A variable rate investment home loan is a home loan designed specifically for property investors. The interest rate can change at any time, depending on a variety of factors. Lenders change interest rates based on cash rate moves by the Reserve Bank of Australia, funding costs and competitive pressures.
Because the rate can change at any time, this means your repayments can also change at any time. This is why it's important for you as an investor to budget wisely to ensure you can continue to meet your repayment obligations should interest rates rise.
Investment home loans are slightly different from owner-occupier home loans in that they often carry higher interest rates and tougher credit criteria. Lenders often charge a higher rate for investment loans because investors are seen as a riskier category of borrowers. Moreover, Australia's banking regulator, the Australian Prudential Regulation Authority (APRA), has limited the amount of investment loans that banks can give out to 10% of the bank’s new lending business.
However, investment home loans can also afford you greater borrowing power than owner-occupier home loans. When lenders calculate your income as an investor, they'll take into account a portion of the rent that you're likely to receive from your investment property. By adding this rental income to your regular income, you may be able to borrow a larger sum than you could as an owner-occupier.
Why choose a variable rate investment home loan?
When you're choosing an investment property home loan, one of the first decisions you'll have to make is whether you want a variable rate or fixed rate mortgage product. There are benefits and drawbacks to either structure.
Variable rate loans often have lower rates than fixed rate products. This can save you money on repayments, particularly if you choose interest-only repayments.
Interest-only repayments allow you to repay only the interest portion of your home loan for a set period of time, usually up to five years.
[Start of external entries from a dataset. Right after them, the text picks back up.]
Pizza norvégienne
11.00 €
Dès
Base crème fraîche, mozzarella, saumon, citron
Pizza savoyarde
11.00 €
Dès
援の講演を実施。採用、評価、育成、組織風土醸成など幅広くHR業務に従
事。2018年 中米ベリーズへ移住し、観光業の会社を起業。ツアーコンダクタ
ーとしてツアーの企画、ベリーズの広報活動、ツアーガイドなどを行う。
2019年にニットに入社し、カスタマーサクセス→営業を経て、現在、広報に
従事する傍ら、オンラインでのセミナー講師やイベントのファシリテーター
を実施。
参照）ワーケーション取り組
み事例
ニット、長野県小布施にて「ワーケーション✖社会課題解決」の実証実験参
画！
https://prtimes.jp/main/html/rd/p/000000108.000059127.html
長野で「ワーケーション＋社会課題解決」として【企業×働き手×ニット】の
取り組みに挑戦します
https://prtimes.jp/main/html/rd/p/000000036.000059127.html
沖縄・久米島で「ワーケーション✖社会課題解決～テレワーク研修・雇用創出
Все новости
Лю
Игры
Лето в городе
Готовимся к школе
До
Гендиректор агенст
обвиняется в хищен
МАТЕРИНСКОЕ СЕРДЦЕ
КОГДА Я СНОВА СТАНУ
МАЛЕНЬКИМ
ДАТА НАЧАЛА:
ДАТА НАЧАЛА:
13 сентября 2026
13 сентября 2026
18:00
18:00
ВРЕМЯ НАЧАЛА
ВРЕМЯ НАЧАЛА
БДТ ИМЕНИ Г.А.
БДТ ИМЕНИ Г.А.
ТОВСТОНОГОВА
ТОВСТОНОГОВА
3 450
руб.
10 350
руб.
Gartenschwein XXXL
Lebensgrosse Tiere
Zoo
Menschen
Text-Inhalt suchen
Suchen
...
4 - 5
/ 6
Many investors choose this structure due to the tax and cash flow benefits. Interest on an investment property home loan is tax deductible. By choosing a low variable rate investment home loan on interest-only repayments, you can maximise both your cash flow and your tax deductible debt.
Variable rate investment loans also tend to offer more flexibility. Variable rate home loans generally allow you to make as many additional repayments as you like without penalty. This can help you get ahead on your repayments and, if you're making principal and interest repayments, allow you to pay off your home loan quicker.
What are the downsides?
The downside of variable rate home loans is that your rate can change at any time. This can make budgeting difficult, particularly for investors counting on a certain level of rental income to meet their home loan repayments. Many fixed rate investment home loans allow investors to pay interest up to 12 months in advance, maximising their cash flow for the remainder of the year. Variable rate home loans don't offer this option.
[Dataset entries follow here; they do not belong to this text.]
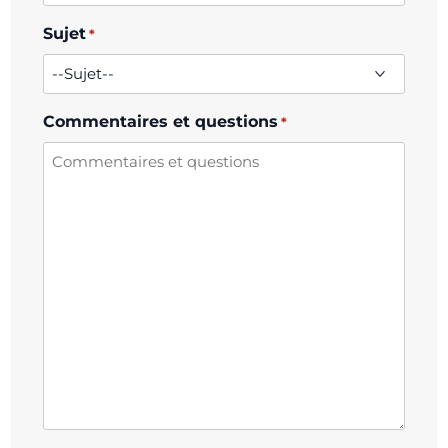
Sujet
*
Commentaires et questions
*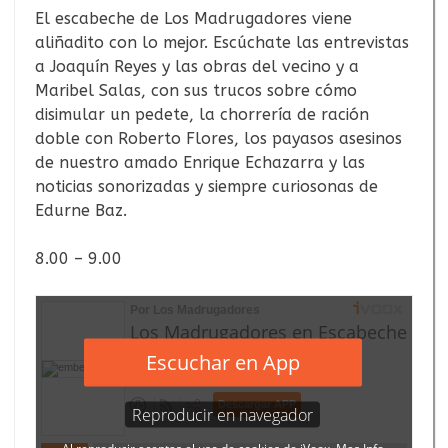
El escabeche de Los Madrugadores viene
aliñadito con lo mejor. Escúchate las entrevistas
a Joaquín Reyes y las obras del vecino y a
Maribel Salas, con sus trucos sobre cómo
disimular un pedete, la chorrería de ración
doble con Roberto Flores, los payasos asesinos
de nuestro amado Enrique Echazarra y las
noticias sonorizadas y siempre curiosonas de
Edurne Baz.
8.00 – 9.00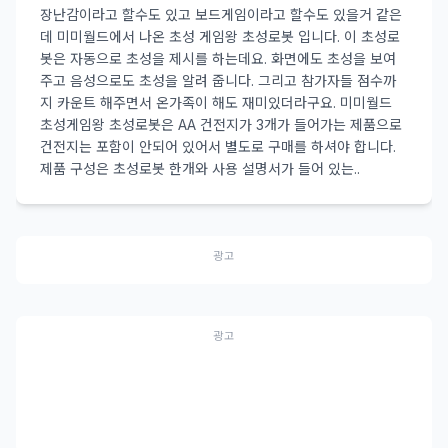
장난감이라고 할수도 있고 보드게임이라고 할수도 있을거 같은
데 미미월드에서 나온 초성 게임왕 초성로봇 입니다. 이 초성로
봇은 자동으로 초성을 제시를 하는데요. 화면에도 초성을 보여
주고 음성으로도 초성을 알려 줍니다. 그리고 참가자들 점수까
지 카운트 해주면서 온가족이 해도 재미있더라구요. 미미월드
초성게임왕 초성로봇은 AA 건전지가 3개가 들어가는 제품으로
건전지는 포함이 안되어 있어서 별도로 구매를 하셔야 합니다.
제품 구성은 초성로봇 한개와 사용 설명서가 들어 있는..
광고
광고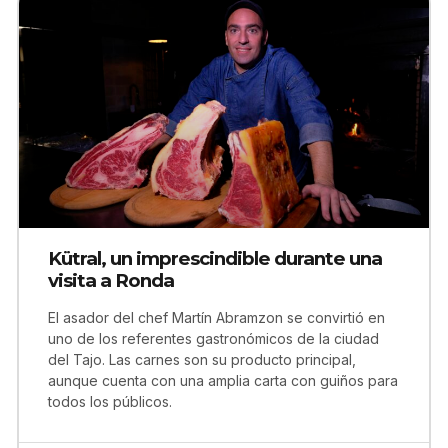
Kütral, un imprescindible durante una
visita a Ronda
El asador del chef Martín Abramzon se convirtió en
uno de los referentes gastronómicos de la ciudad
del Tajo. Las carnes son su producto principal,
aunque cuenta con una amplia carta con guiños para
todos los públicos.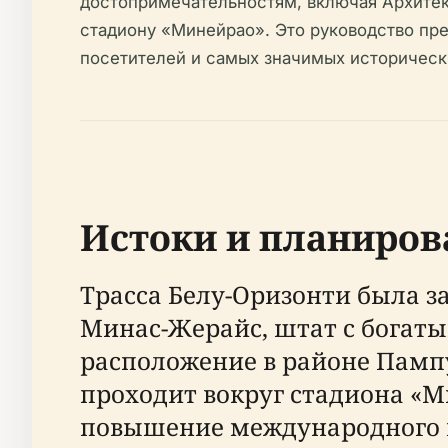
достопримечательностям, включая Архитек
стадиону «Минейрао». Это руководство пре
посетителей и самых значимых историческ
Истоки и планиров
Трасса Белу-Оризонти была з
Минас-Жерайс, штат с богат
расположение в районе Пампу
проходит вокруг стадиона «М
повышение международного и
How do I compare variable rate investment home loans?
Sorting through the variety of variable rate investment home loans on the market can be daunting, but if you know what you're looking for, you'll be better able to compare your options and find the right loan for you. You should compare variable rate investment home loans based on:
- Interest rate. The interest rate is the primary indicator of how much you'll actually end up paying for an investment rate home loan. A low interest rate means lower repayments, which will help minimise the expenses associated with your investment property and maximise your cash flow. A slight change in interest rate can make a big difference to your repayments. For example, a $500,000 interest-only home loan at a rate of 4.25% would put your monthly repayments at $1,770.83. The same home loan at a 4.00% rate would see your repayments drop to $1,666.67.
- Fees. Ongoing fees can eat into the value you get from a low variable rate. Some home loans carry monthly or annual account-keeping or administrative fees that don't show up in the headline interest rate. This is why it's always important to pay attention to the comparison rate. The comparison rate takes into account the fees associated with the home loan combined with its headline interest rate and expresses this figure as a percentage. The comparison rate often gives you a much better idea of a home loan's true value.
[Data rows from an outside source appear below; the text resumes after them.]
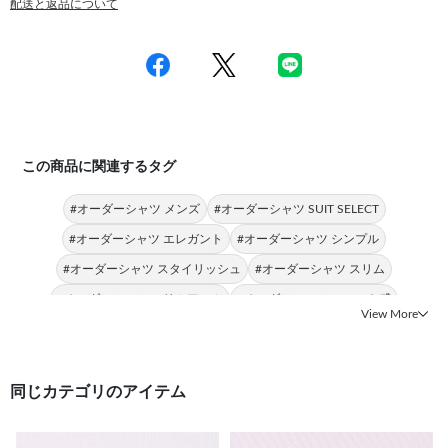
配送と返品について
この商品に関連するタグ
#オーダーシャツ メンズ
#オーダーシャツ SUIT SELECT
#オーダーシャツ エレガント
#オーダーシャツ シンプル
#オーダーシャツ スタイリッシュ
#オーダーシャツ スリム
#オーダーシャツ スリムアーム
#オーダーシャツ フィット感
View More
#オーダーシャツ 快適
#オーダーシャツ 動きやすさ
同じカテゴリのアイテム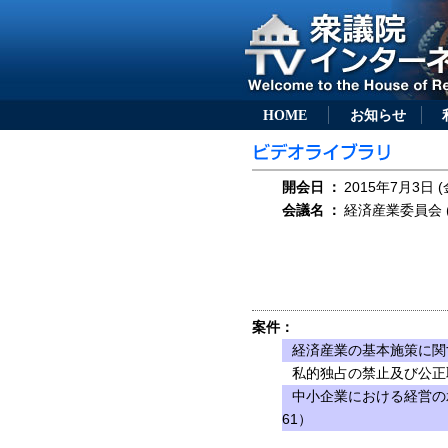
HOME
お知らせ
開会日
：
2015年7月3日 (
会議名
：
経済産業委員会 (
案件：
経済産業の基本施策に関
私的独占の禁止及び公正
中小企業における経営の
61）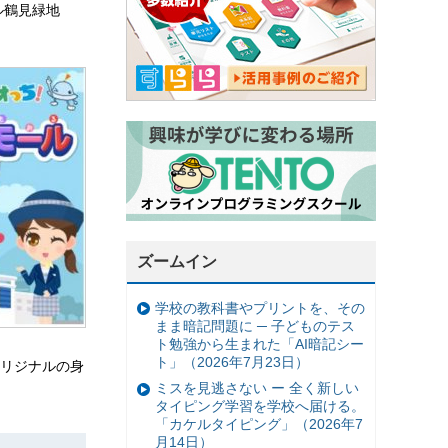
ル鶴見緑地
ズームイン
学校の教科書やプリントを、その
まま暗記問題に ─ 子どものテス
ト勉強から生まれた「AI暗記シー
ト」（2026年7月23日）
リジナルの身
ミスを見逃さない ー 全く新しい
タイピング学習を学校へ届ける。
「カケルタイピング」（2026年7
月14日）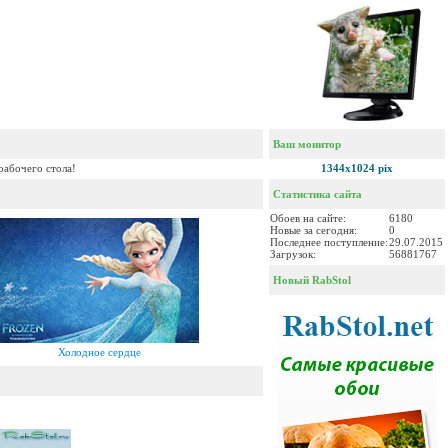
Ваш монитор
рабочего стола!
1344x1024 pix
Статистика сайта
Обоев на сайте:
6180
Новые за сегодня:
0
Последнее поступление:
29.07.2015
Загрузок:
56881767
Новый RabStol
Холодное сердце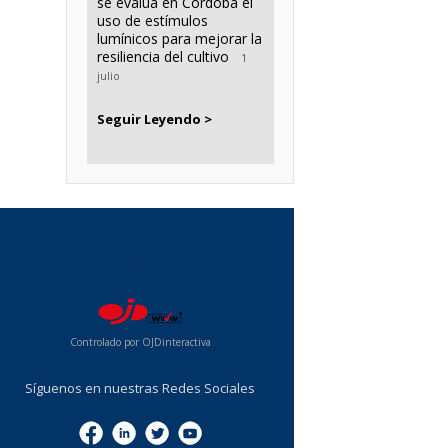
se evalúa en Córdoba el
uso de estímulos
lumínicos para mejorar la
resiliencia del cultivo
1
julio
Seguir Leyendo >
...
Controlado por OJDinteractiva
Síguenos en nuestras Redes Sociales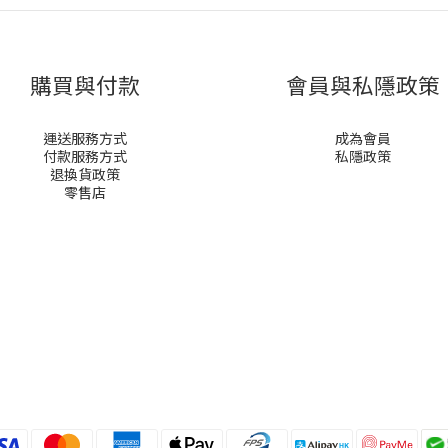
購買與付款
會員與私隱政策
運送服務方式
成為會員
付款服務方式
私隱政策
退換貨政策
零售店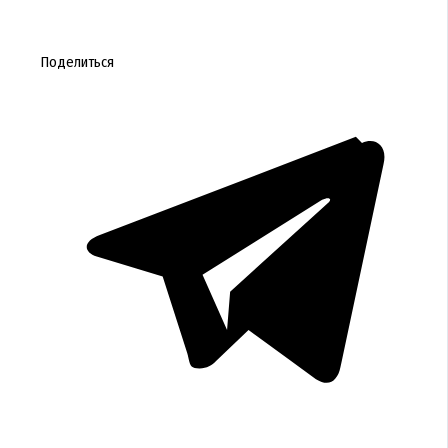
Поделиться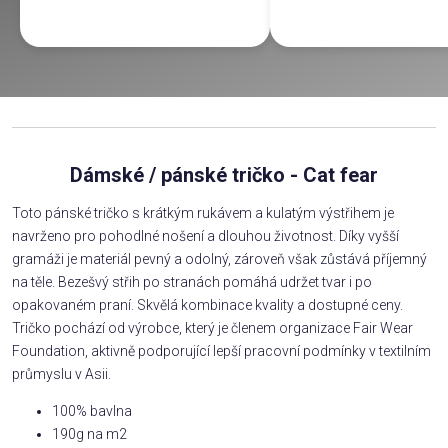
Dámské / pánské tričko - Cat fear
Toto pánské tričko s krátkým rukávem a kulatým výstřihem je
navrženo pro pohodlné nošení a dlouhou životnost. Díky vyšší
gramáži je materiál pevný a odolný, zároveň však zůstává příjemný
na těle. Bezešvý střih po stranách pomáhá udržet tvar i po
opakovaném praní. Skvělá kombinace kvality a dostupné ceny.
Tričko pochází od výrobce, který je členem organizace Fair Wear
Foundation, aktivně podporující lepší pracovní podmínky v textilním
průmyslu v Asii.
100% bavlna
190g na m2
- Features. Some home loans come with handy features that can help you better manage your mortgage. For example, offset accounts can save you on interest payments by reducing the amount on which interest is charged by the amount in the account. Redraw accounts allow you to access any extra repayments you've made on your loan should you need a quick cash injection. As mentioned before, home loans that offer interest-only repayments allow you to maximise your tax deductible debt while minimising your expenses. Flexible features can be an important factor in choosing an investment property home loan.
A variable rate investment loan could be the right option to help you build up your property portfolio. Be sure to thoroughly compare home loans to make sure the investment loan you get works for you.